As per Krishna’s presentation, there has been considerable increase in the demand and importance of evaluation especially since the Paris Declaration and more recently since the launch of the 2030 Sustainable Development agenda which calls for use of evaluative evidence for learning as well as reporting on progress through the voluntary national review (VNR) process. Virtually all UN entities have established an office dedicated to evaluation function guided by their respective evaluation policy. The same is true with the World Bank and Regional Banks. UNICEF staffing and investments has grown significantly since the release of the first Board-approved Evaluation Policy in 2008. In the Humanitarian field, similar progress is noticed as there has been surge in evaluations of humanitarian actions since the mid-1990s.
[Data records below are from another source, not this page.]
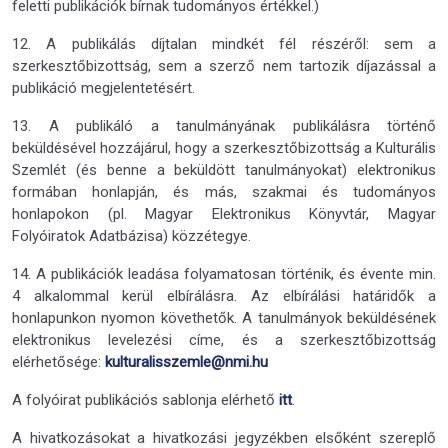
feletti publikációk bírnak tudományos értékkel.)
12. A publikálás díjtalan mindkét fél részéről: sem a
szerkesztőbizottság, sem a szerző nem tartozik díjazással a
publikáció megjelentetésért.
13. A publikáló a tanulmányának publikálásra történő
beküldésével hozzájárul, hogy a szerkesztőbizottság a Kulturális
Szemlét (és benne a beküldött tanulmányokat) elektronikus
formában honlapján, és más, szakmai és tudományos
honlapokon (pl. Magyar Elektronikus Könyvtár, Magyar
Folyóiratok Adatbázisa) közzétegye.
14. A publikációk leadása folyamatosan történik, és évente min.
4 alkalommal kerül elbírálásra. Az elbírálási határidők a
honlapunkon nyomon követhetők. A tanulmányok beküldésének
elektronikus levelezési címe, és a szerkesztőbizottság
elérhetősége:
kulturalisszemle@nmi.hu
A folyóirat publikációs sablonja elérhető
itt
.
A hivatkozásokat a hivatkozási jegyzékben elsőként szereplő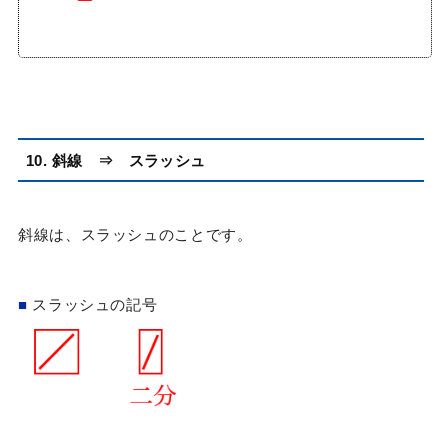
10. 斜線
⇒
スラッシュ
斜線は、スラッシュのことです。
■
スラッシュの記号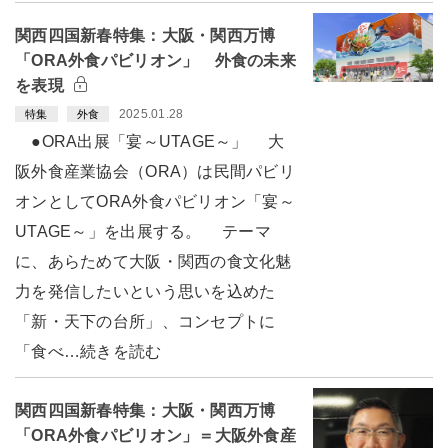
関西四国新春特集：大阪・関西万博
「ORA外食パビリオン」 外食の未来
を表現
2025.01.28
特集
外食
●ORA出展「宴～UTAGE～」 大
阪外食産業協会（ORA）は民間パビリ
オンとしてORA外食パビリオン「宴～
UTAGE～」を出展する。 テーマ
に、あらためて大阪・関西の食文化魅
力を発信したいという思いを込めた
「新・天下の台所」、コンセプトに
「食べ…続きを読む
関西四国新春特集：大阪・関西万博
「ORA外食パビリオン」＝大阪外食産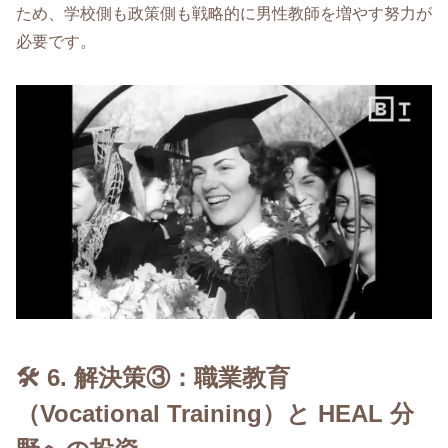
ため、学校側も政策側も戦略的に男性教師を増やす努力が
必要です。
🛠 6. 解決策③：職業教育
（Vocational Training）と HEAL 分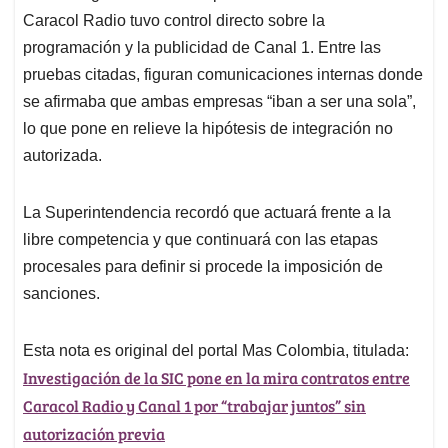
Caracol Radio tuvo control directo sobre la
programación y la publicidad de Canal 1. Entre las
pruebas citadas, figuran comunicaciones internas donde
se afirmaba que ambas empresas “iban a ser una sola”,
lo que pone en relieve la hipótesis de integración no
autorizada.
La Superintendencia recordó que actuará frente a la
libre competencia y que continuará con las etapas
procesales para definir si procede la imposición de
sanciones.
Esta nota es original del portal Mas Colombia, titulada:
Investigación de la SIC pone en la mira contratos entre
Caracol Radio y Canal 1 por “trabajar juntos” sin
autorización previa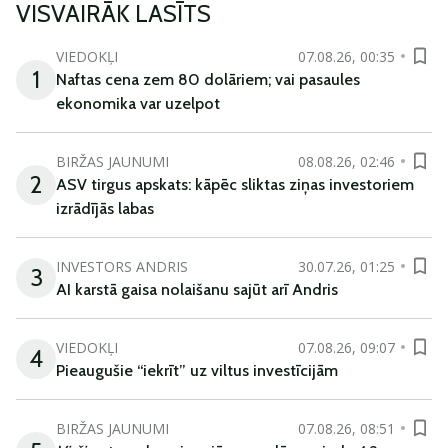
VISVAIRĀK LASĪTS
VIEDOKĻI
07.08.26, 00:35
1
Naftas cena zem 80 dolāriem; vai pasaules
ekonomika var uzelpot
BIRŽAS JAUNUMI
08.08.26, 02:46
2
ASV tirgus apskats: kāpēc sliktas ziņas investoriem
izrādījās labas
INVESTORS ANDRIS
30.07.26, 01:25
3
AI karstā gaisa nolaišanu sajūt arī Andris
VIEDOKĻI
07.08.26, 09:07
4
Pieaugušie “iekrīt” uz viltus investīcijām
BIRŽAS JAUNUMI
07.08.26, 08:51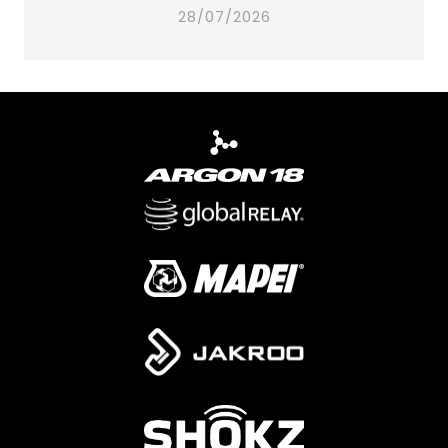
28/07/2026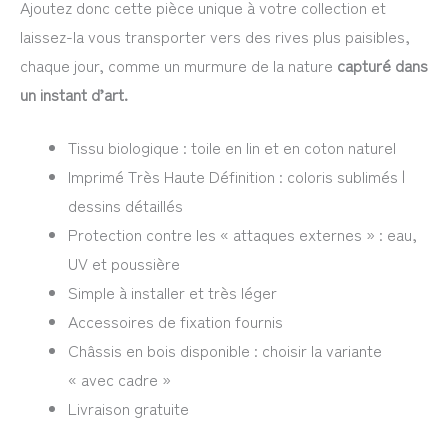
Ajoutez donc cette pièce unique à votre collection et
laissez-la vous transporter vers des rives plus paisibles,
chaque jour, comme un murmure de la nature
capturé dans
un instant d’art.
Tissu biologique : toile en lin et en coton naturel
Imprimé Très Haute Définition : coloris sublimés |
dessins détaillés
Protection contre les « attaques externes » : eau,
UV et poussière
Simple à installer et très léger
Accessoires de fixation fournis
Châssis en bois disponible : choisir la variante
« avec cadre »
Livraison gratuite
OCHA coordinates and manages UN led inter-agency evaluations of major humanitarian responses including selective commissioning of rapid real time evaluations.
The evaluation of the SD Agenda however, remains in its infancy stage as countries are still unclear on how to plan and conduct evaluations using a country-led process. Recent reviews of the VNRs have revealed major gaps as in almost all national reports it was unclear how the proposed M&E system would support implementation of the SD agenda. Most of the Reviews lacked detail about how evaluation could be used for a more objective reporting on progress achieved. Increasing investment in evaluation, organizing credible evaluations and using them to inform the implementation and reporting of the agenda remains a major challenge.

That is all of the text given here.